[Material provided — start]
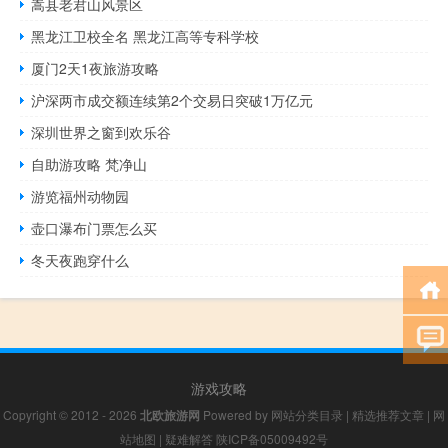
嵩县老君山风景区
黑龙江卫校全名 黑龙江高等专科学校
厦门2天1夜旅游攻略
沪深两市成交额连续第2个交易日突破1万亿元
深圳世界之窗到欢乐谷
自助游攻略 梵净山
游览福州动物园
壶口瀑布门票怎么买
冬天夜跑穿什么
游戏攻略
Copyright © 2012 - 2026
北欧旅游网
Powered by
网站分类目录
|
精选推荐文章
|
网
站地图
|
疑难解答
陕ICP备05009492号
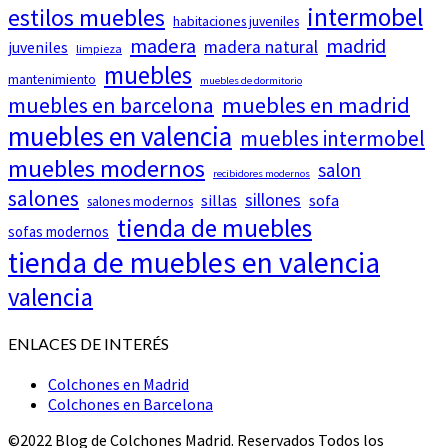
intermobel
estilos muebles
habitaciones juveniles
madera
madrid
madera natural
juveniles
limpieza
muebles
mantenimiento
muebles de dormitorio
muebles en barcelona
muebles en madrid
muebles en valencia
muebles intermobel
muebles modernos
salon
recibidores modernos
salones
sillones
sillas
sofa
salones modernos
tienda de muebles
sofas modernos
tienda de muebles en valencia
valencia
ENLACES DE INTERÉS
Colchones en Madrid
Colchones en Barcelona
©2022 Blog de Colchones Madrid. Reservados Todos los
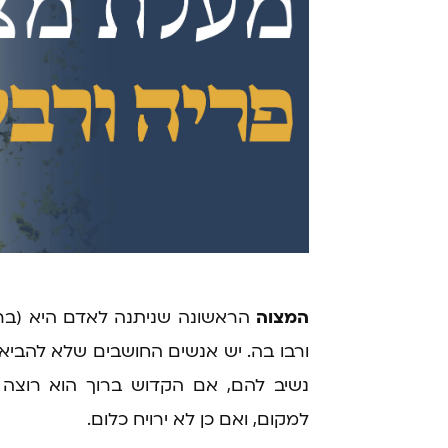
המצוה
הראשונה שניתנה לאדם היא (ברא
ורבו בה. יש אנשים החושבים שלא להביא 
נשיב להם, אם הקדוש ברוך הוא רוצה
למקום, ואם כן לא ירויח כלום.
[Material provided — finish]
[Material provided — start]
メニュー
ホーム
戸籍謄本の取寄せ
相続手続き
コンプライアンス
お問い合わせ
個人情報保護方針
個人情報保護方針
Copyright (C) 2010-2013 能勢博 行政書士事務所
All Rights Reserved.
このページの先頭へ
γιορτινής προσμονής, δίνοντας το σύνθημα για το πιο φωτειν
[Material provided — finish]
▶ _Activity_
Where the word "tienda" shows up in a line of the records above, count that line; then give the count by itself.

▶ _Answer for this exercise_
2